Chore o quanto precisar... Está tudo bem.

⠀De repente, vejo no canto de olho uma silhueta no fusuma que Senjuro havia deixado aberto.

⠀Meus olhos se encontram com os inexpressivos de Shinjuro Rengoku, o patriarca que uma vez foi um grande espadachim. Há quanto tempo ele está ali?

⠀Ele deve ter visto o que Senjuro me entregou.

⠀Para a minha surpresa, porém, ele não diz nada. Só vai embora com o encontro de meus olhos, sumindo no corredor com uma garrafa de álcool nas mãos.

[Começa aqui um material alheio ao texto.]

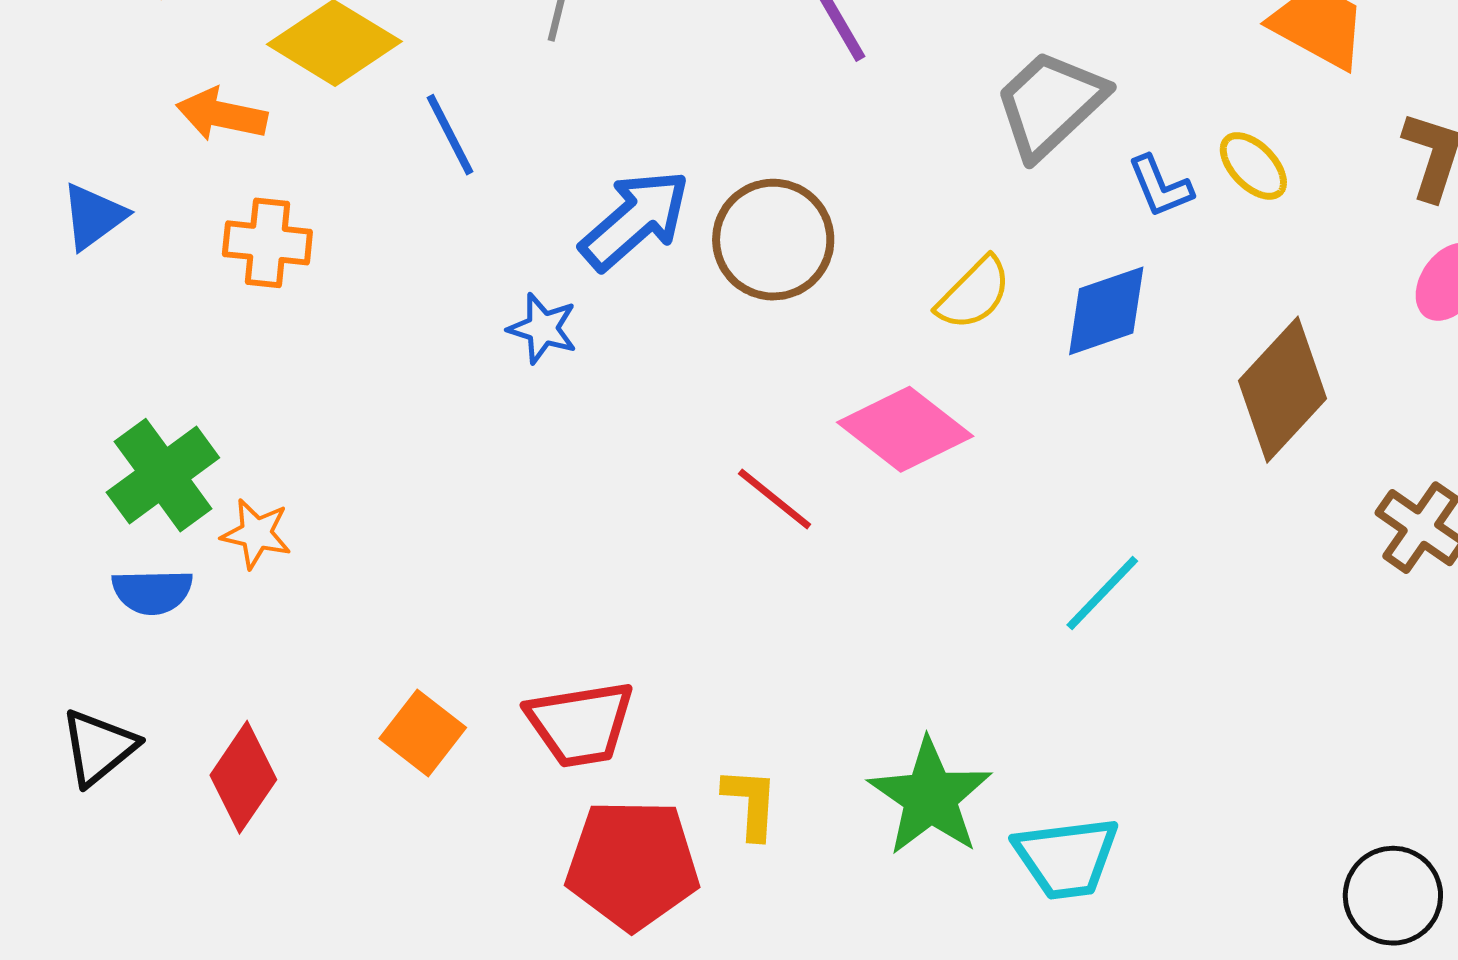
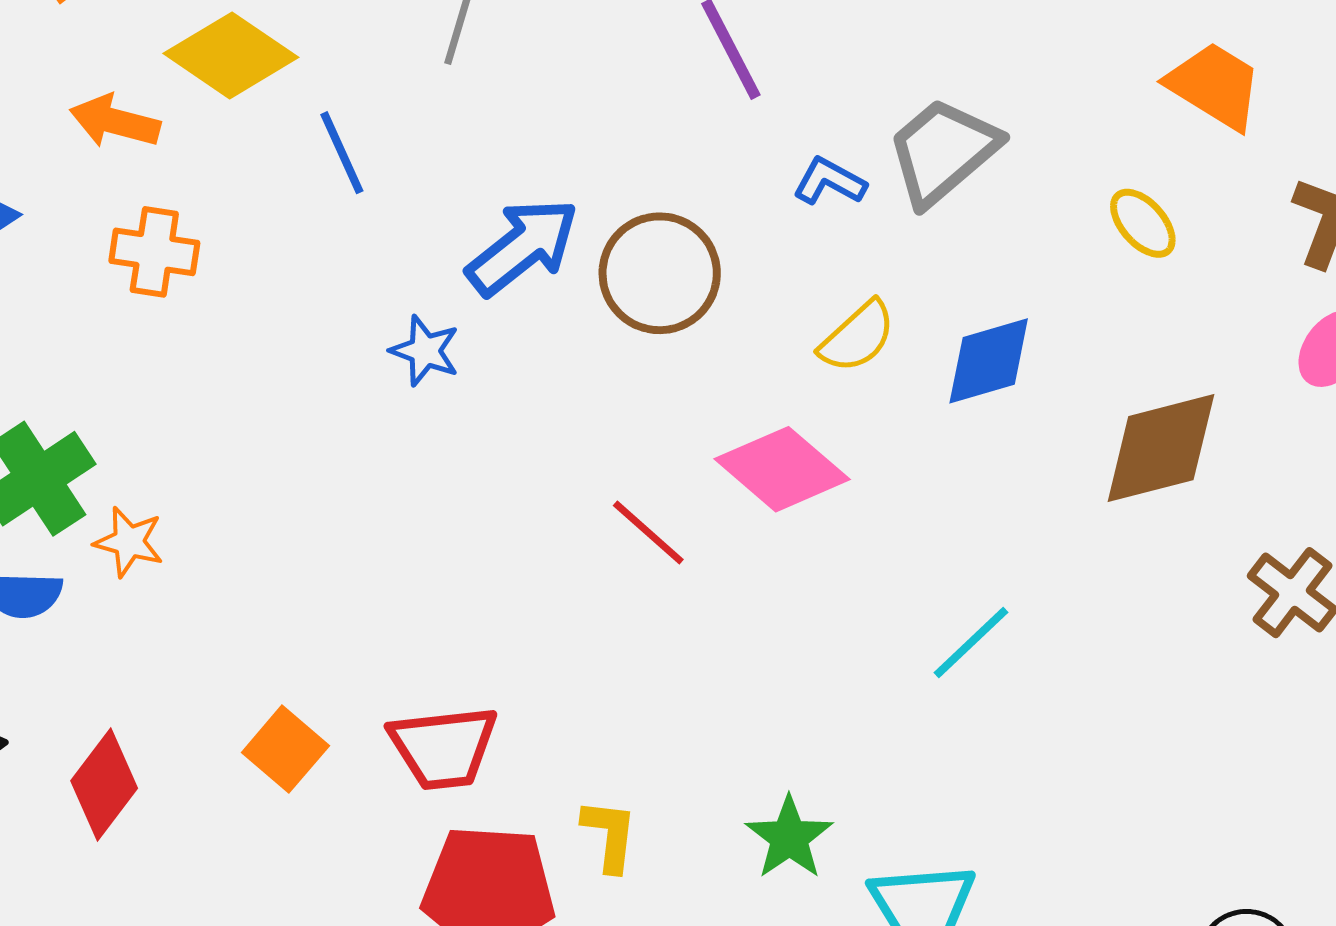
blue L-shape: (1160, 186) -> (829, 181), moved, turned 138
brown diamond: (1282, 390) -> (1161, 448), turned 30
green star: (930, 797) -> (789, 838), size x0.7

Nenhum comentário maldoso, nenhuma ofensa, nenhum olhar de reprovação.

⠀Não consigo imaginar o que ele pode estar pensando sobre isso, mas, já que ele não disse nada...

⠀Abaixo a cabeça em uma sutil reverência, mesmo sabendo que ele não está mais ali para vê-lo.

⠀Então, sussurro para mim mesma:

⠀─ Obrigada por me aceitar.





Bokken* é uma espada de madeira japonesa, normalmente do tamanho de uma katana, usada para treinamentos.

Shoji* são paineis ou portas de correr estruturados em madeira e preenchidos com papel translúcido.

Keikogi* é uma palavra japonesa que significa uniforme de treinamento.

Tatame* é um tipo de tapete usado para revestir o piso tradicional japonês, feitos de palha de arroz compactada coberta com esteira de junco e bordas de tecido.

Tokonoma*, ou simplesmente toko, é um espaço embutido na parede em que são exibidos itens para apreciação artística.

Fusuma* é um painel que funciona como porta, divisória ou mesmo parede, mas que desliza. Ele é feito em madeira, possuindo uma camada de papel ou tecido nos dois lados.